Etablies sur des préjugés qui le plus souvent ne résistent pas à la critique, ces allégations mensongères sont en contradiction flagrante, avec la Règle irréprochable à laquelle les frères étaient tenus de se conformer, dans leur conduite personnelle de chaque jour.

Apparaissant orgueilleux et susceptibles dans la défense, à tort ou à raison, des droits et des biens de l’Ordre, les Templiers auront recours aux gens de loi chaque fois que leur prestige ou leurs intérêts seront menacés. Dans leurs démarches procédurières, ils ne manqueront jamais de solides bases juridiques. En ce qui concerne le contentieux qui oppose le Temple de Biot aux habitants d’Antibes, Grasse et Villeneuve, seuls les Grassois démontreront qu’ils jouissaient de la faculté d’aller « lignerer » dans les bois du diocèse d’Antibes, mais à condition de ne pas couper du bois vert, dans les domaines réservés.

Remarquons que les revendications formulées contre les droits d’usage se multiplient surtout à la fin du XIII ème siècle, alors que les commanderies faisaient jusque là « pignerer » les contrevenants, sans jamais soulever aucune plainte collective.

De même, le droit d’asile du Temple, accordé depuis 1163 par une bulle papale, ne pouvait être ignoré des évêques.

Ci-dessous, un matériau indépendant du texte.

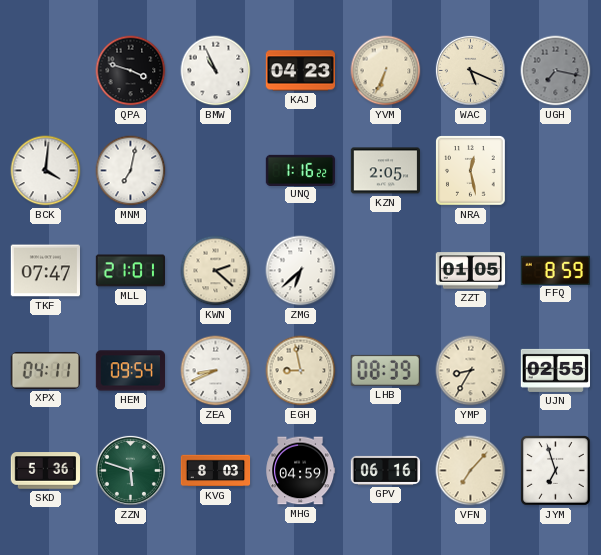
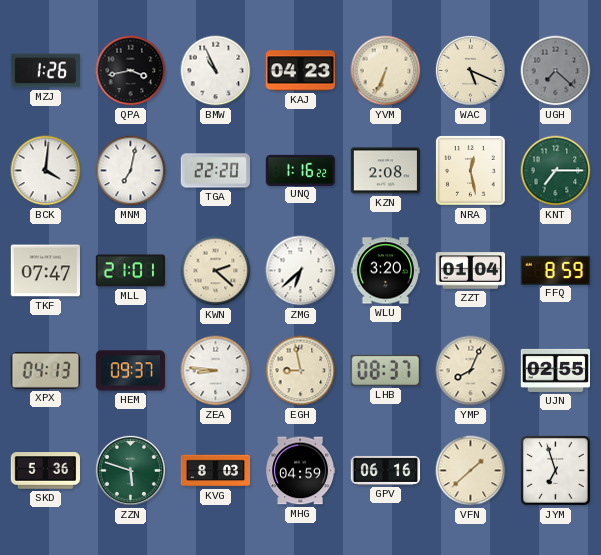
MZJ: none -> 1:26
QPA: 3:48 -> 3:43
UGH: 7:17 -> 7:22
TGA: none -> 22:20
KZN: 2:05 -> 2:08
KNT: none -> 7:15
WLU: none -> 3:20
ZZT: 01:05 -> 01:04
XPX: 04:11 -> 04:13
HEM: 09:54 -> 09:37
ZEA: 8:41 -> 8:46
LHB: 08:39 -> 08:37
YMP: 8:35 -> 8:04
VFN: 7:07 -> 1:38
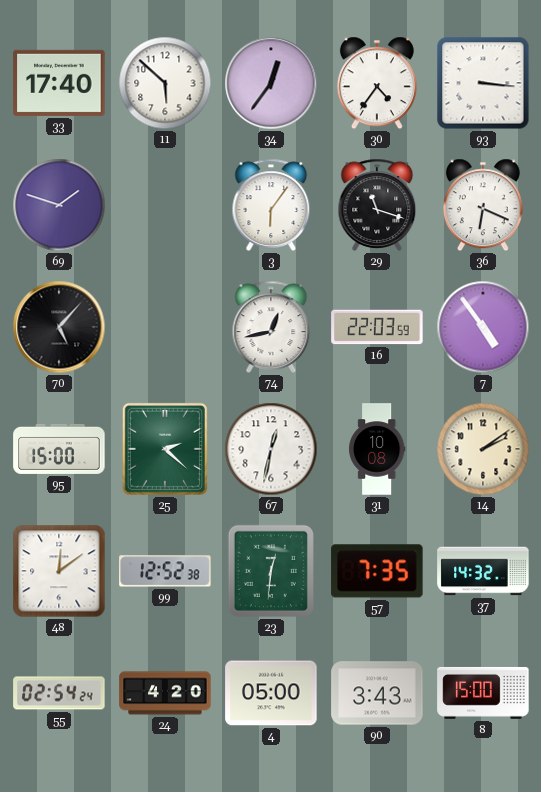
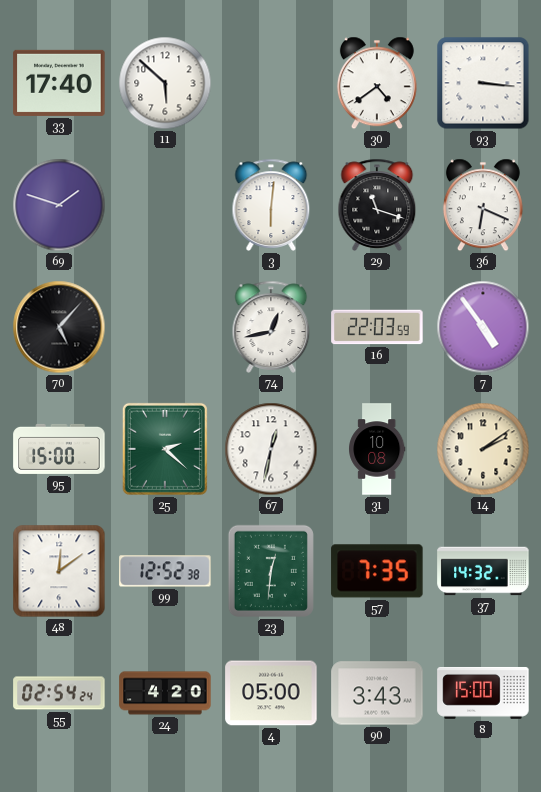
34: 12:36 -> none
30: 4:36 -> 4:39
3: 6:06 -> 6:01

Cette prérogative marquait l’indépendance absolue de l’Ordre vis à vis de l’autorité des seigneurs et des évêques. La manifestation de ce droit à Grasse, à la fin du XIII ème siècle et au début du XIV ème siècle, protégeant un assassin réfugié dans l’église Saint Jacques, fut contestée et exploitée par l’Eglise et la Cour Royale pour atteindre le prestige du Temple.

Augmentant l’importance de son domaine par tous les moyens d’acquisition possibles, au point de détenir un millier de tenures dans les Alpes Maritimes dont  la moitié dans un seul diocèse, l’Ordre s’enrichissait au point d’attiser les jalousies qui provoqueront sa perte.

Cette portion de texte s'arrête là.